▶ **YOUR GOAL**: Return each line of the listing in which the word "metforminu" appears.

------------------------------

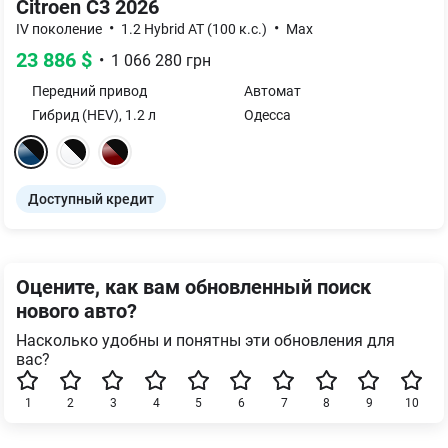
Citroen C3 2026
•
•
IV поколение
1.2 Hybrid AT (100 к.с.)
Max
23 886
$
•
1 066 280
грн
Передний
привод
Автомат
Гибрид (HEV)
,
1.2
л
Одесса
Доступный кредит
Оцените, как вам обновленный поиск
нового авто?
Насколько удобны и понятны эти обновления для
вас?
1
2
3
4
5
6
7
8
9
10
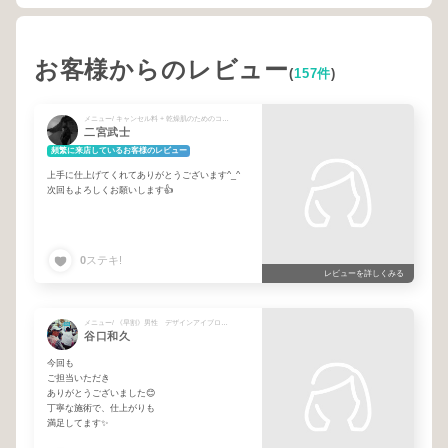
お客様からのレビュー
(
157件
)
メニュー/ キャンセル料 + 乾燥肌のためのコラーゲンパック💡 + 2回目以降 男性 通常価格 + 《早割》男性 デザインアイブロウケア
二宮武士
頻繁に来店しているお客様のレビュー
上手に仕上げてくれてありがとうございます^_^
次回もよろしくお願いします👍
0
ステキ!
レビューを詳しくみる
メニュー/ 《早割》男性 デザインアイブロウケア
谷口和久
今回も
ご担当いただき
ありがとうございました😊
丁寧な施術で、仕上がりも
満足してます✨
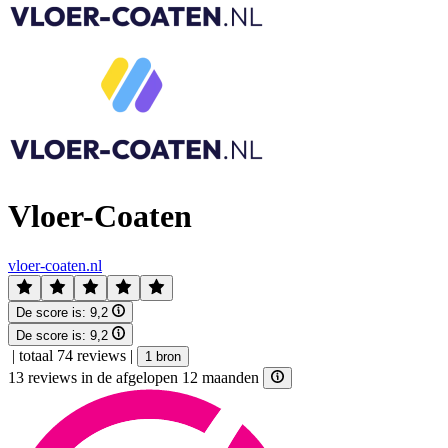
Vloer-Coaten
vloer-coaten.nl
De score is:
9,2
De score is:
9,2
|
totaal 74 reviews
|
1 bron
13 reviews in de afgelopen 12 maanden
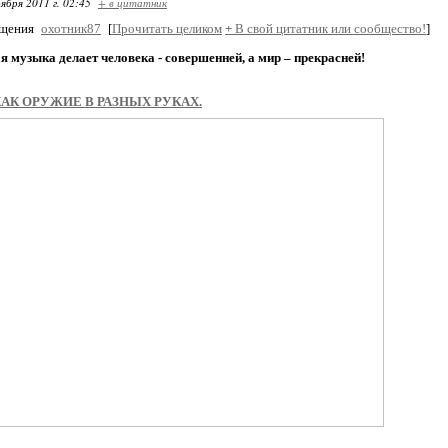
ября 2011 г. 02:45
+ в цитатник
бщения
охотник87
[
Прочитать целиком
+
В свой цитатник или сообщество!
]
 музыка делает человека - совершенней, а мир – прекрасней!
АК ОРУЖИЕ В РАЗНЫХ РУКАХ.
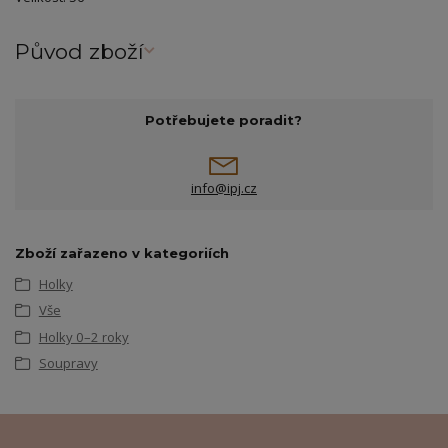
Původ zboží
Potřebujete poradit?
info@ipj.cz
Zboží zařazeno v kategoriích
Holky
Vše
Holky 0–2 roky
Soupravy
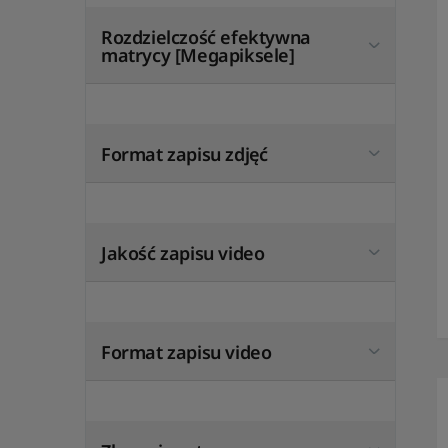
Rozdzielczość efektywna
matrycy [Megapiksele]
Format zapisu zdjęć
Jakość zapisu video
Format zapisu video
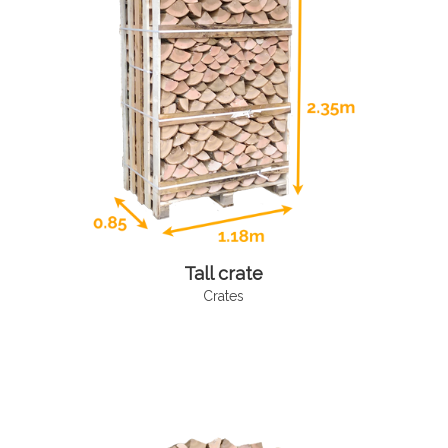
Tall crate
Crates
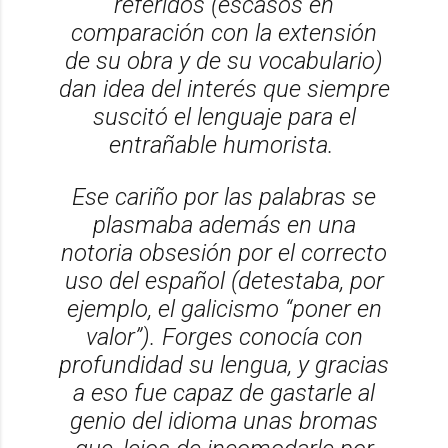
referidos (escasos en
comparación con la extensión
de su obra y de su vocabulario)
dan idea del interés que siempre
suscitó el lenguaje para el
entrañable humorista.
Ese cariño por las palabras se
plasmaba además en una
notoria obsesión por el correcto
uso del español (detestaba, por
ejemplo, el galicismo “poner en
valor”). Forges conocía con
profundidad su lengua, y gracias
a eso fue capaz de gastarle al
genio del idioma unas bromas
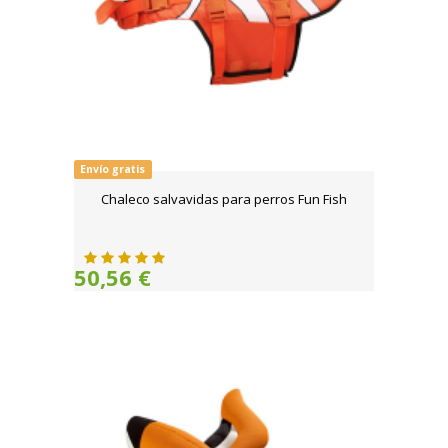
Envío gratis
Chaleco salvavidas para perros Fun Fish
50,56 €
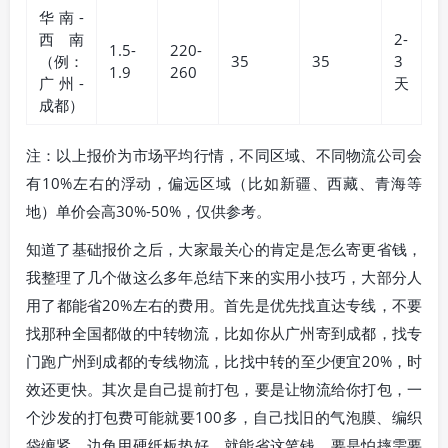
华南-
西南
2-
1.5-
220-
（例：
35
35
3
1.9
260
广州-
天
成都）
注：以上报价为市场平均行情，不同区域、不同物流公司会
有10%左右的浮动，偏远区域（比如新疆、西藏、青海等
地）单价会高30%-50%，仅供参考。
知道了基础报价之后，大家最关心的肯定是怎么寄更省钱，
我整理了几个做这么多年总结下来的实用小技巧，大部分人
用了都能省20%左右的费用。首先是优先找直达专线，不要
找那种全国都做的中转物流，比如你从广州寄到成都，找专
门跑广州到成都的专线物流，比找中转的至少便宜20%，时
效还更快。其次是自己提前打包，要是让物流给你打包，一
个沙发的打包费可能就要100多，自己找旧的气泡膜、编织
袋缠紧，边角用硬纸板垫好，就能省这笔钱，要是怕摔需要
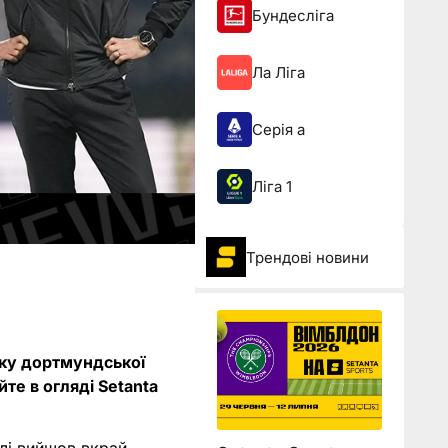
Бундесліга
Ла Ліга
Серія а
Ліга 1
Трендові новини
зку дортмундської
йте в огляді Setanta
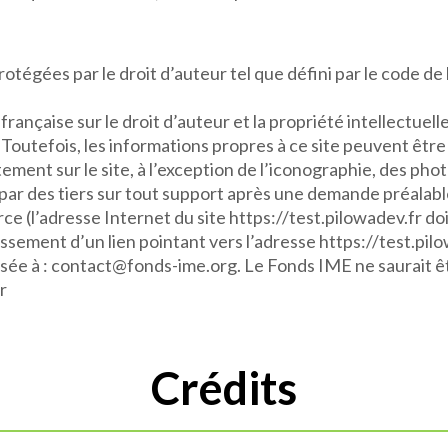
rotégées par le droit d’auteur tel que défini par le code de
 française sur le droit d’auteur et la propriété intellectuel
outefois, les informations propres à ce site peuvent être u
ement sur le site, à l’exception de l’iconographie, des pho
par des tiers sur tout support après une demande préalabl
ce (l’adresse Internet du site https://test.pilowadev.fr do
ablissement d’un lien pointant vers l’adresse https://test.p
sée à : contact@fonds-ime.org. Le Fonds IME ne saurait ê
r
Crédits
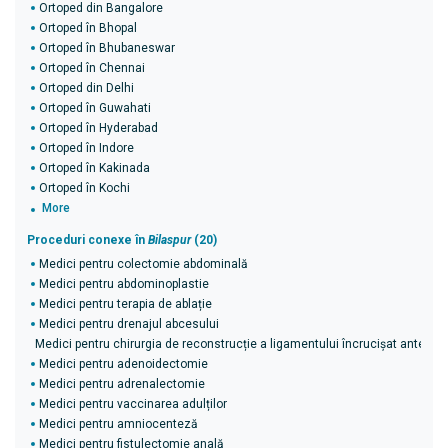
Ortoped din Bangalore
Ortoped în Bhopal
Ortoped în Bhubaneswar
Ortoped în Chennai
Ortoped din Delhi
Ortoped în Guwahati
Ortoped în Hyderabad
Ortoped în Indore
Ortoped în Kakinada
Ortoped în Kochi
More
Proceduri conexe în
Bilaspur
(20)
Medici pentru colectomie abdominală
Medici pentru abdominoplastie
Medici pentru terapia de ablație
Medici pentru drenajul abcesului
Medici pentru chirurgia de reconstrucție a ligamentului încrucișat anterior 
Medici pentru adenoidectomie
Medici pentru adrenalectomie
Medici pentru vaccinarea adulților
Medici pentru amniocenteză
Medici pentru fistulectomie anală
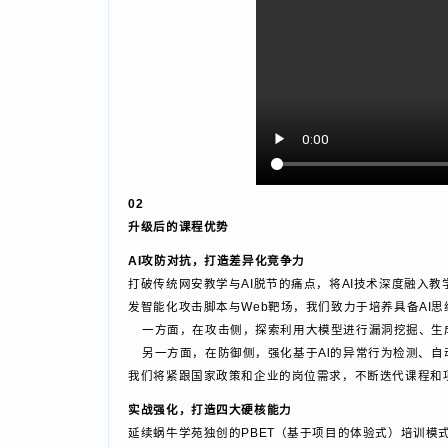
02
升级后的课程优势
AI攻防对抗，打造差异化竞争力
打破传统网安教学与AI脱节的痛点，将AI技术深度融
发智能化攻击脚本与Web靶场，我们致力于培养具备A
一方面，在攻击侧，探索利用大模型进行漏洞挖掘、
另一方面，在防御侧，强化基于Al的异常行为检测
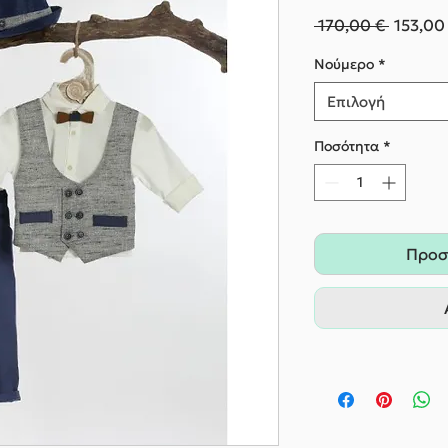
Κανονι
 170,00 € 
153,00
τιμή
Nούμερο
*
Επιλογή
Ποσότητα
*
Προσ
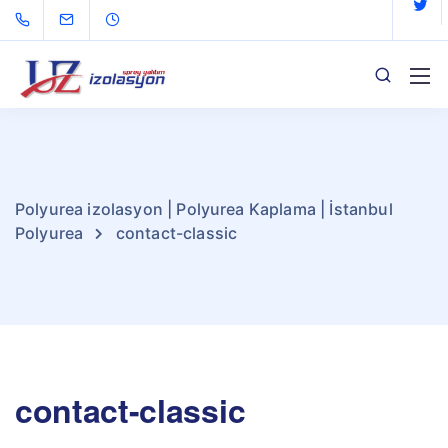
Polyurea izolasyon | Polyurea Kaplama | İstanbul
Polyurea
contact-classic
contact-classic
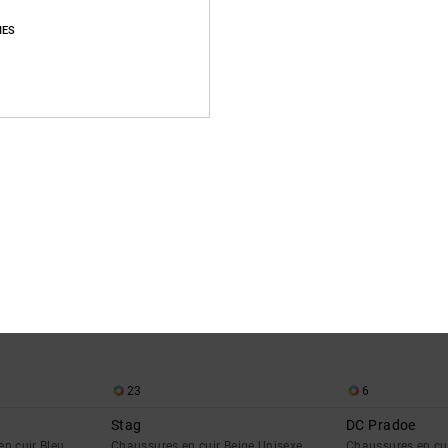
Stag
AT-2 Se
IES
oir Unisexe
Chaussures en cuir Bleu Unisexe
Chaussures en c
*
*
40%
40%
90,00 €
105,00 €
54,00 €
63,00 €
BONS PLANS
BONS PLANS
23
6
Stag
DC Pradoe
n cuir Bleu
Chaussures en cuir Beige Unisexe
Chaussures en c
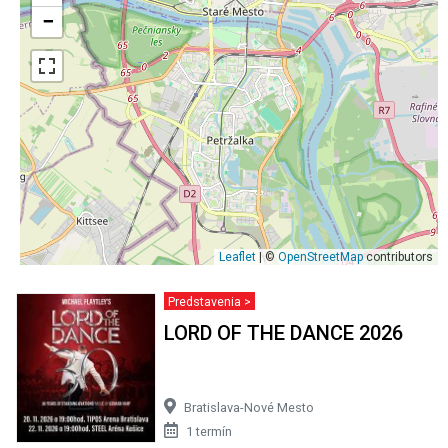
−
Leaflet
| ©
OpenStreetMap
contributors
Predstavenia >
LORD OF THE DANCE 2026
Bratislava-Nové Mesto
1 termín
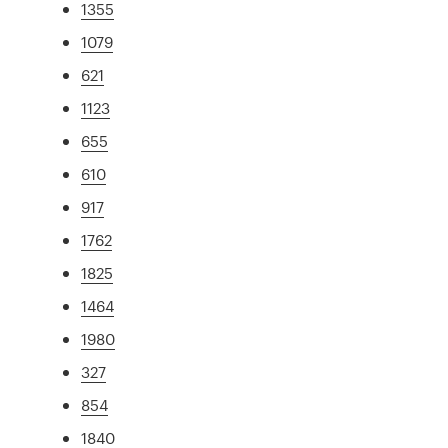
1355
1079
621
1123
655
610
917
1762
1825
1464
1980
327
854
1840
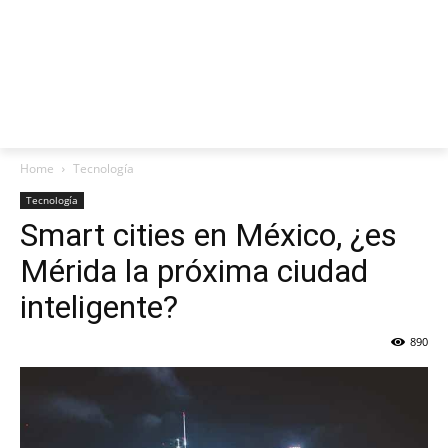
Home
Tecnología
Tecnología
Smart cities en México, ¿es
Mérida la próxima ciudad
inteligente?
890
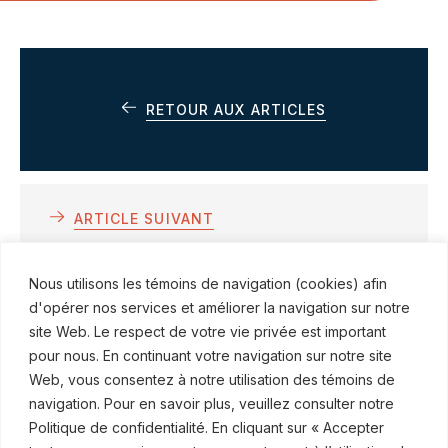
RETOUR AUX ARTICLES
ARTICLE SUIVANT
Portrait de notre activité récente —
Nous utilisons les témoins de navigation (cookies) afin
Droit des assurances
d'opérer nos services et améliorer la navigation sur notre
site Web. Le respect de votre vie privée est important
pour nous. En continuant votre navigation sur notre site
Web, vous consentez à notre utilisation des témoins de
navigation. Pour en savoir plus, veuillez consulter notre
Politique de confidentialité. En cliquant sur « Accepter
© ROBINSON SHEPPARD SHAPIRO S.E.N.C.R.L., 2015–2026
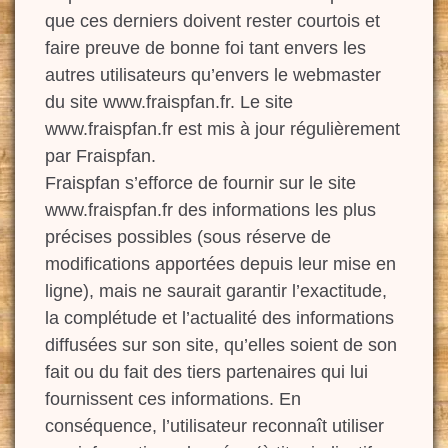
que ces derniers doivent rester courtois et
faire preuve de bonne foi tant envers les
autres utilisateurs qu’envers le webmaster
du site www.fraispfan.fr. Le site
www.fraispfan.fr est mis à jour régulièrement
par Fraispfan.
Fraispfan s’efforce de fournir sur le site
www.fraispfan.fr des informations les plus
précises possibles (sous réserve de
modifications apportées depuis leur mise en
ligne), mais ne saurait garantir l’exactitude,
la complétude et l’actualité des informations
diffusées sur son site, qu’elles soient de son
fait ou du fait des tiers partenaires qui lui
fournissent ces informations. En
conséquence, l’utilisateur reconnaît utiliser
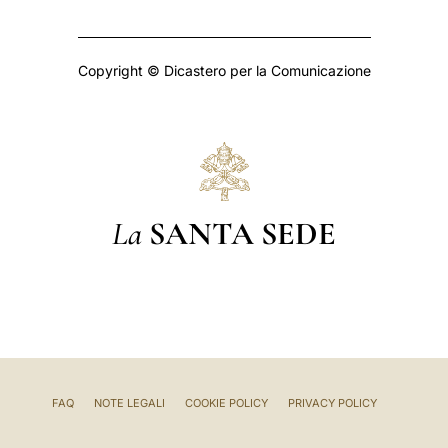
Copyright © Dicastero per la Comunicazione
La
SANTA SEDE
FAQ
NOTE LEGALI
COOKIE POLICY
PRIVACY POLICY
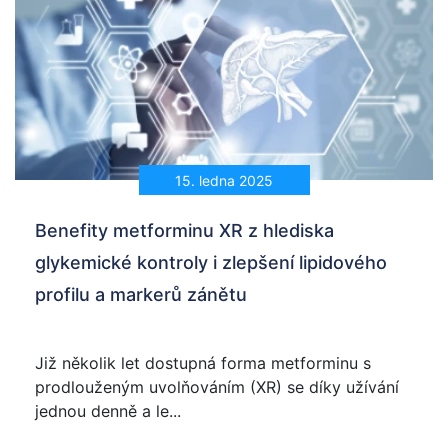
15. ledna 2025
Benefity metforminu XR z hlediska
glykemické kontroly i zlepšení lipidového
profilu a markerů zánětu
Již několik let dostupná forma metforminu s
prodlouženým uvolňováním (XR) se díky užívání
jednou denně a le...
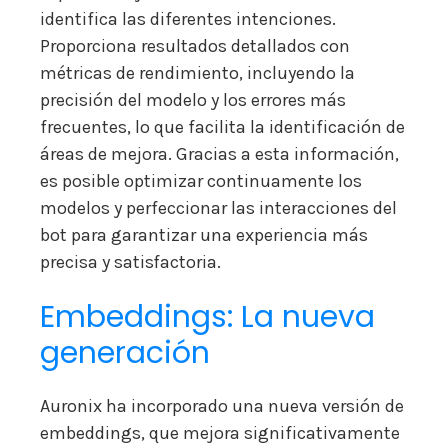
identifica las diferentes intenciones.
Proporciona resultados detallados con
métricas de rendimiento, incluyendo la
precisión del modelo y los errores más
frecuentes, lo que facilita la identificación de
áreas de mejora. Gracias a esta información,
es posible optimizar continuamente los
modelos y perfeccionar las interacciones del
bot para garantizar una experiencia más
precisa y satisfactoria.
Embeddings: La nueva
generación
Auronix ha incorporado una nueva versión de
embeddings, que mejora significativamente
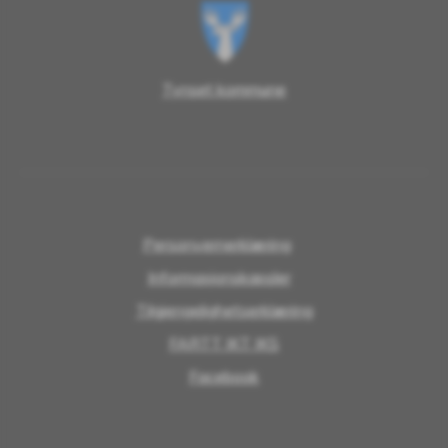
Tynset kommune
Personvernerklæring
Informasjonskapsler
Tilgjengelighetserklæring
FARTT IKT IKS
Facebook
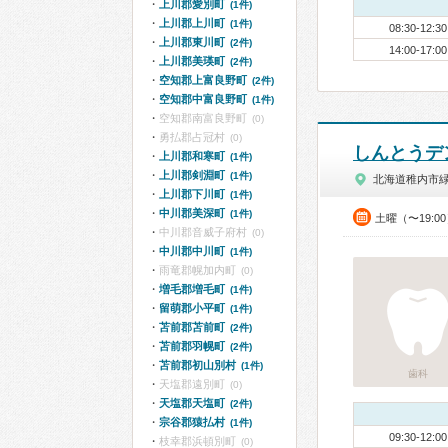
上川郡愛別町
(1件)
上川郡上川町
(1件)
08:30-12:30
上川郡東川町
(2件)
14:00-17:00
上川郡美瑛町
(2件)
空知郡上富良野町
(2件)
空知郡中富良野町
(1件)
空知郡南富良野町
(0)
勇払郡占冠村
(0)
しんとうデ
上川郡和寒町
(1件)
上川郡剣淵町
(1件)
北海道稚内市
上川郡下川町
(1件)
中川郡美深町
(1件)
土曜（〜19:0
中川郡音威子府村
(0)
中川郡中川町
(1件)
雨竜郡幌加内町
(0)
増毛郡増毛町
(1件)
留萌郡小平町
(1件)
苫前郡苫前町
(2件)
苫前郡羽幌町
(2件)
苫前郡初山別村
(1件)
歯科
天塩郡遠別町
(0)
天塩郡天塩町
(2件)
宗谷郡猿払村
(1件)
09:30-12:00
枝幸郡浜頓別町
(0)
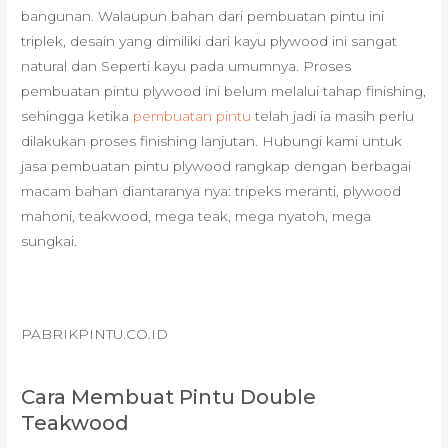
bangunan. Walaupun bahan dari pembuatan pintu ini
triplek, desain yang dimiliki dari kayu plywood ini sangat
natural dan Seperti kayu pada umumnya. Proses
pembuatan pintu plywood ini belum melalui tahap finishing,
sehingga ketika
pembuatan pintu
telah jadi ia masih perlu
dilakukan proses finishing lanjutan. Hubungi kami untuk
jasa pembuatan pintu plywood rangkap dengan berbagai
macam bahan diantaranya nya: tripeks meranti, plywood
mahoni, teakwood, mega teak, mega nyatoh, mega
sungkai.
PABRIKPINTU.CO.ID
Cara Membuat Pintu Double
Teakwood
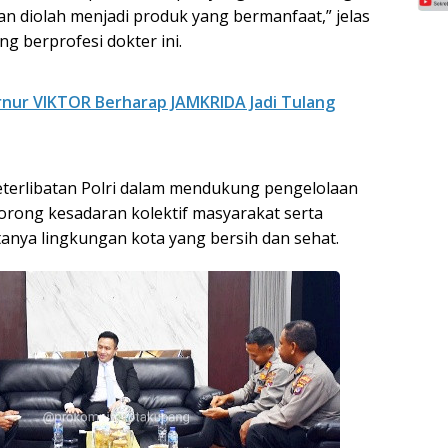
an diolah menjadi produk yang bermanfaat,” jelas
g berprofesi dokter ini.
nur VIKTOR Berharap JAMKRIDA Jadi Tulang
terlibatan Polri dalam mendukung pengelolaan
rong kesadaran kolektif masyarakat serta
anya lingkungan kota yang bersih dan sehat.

------------------------------

▶ **FINISHED EXERCISE**:
Benefity metforminu XR z hlediska
Již několik let dostupná forma metforminu s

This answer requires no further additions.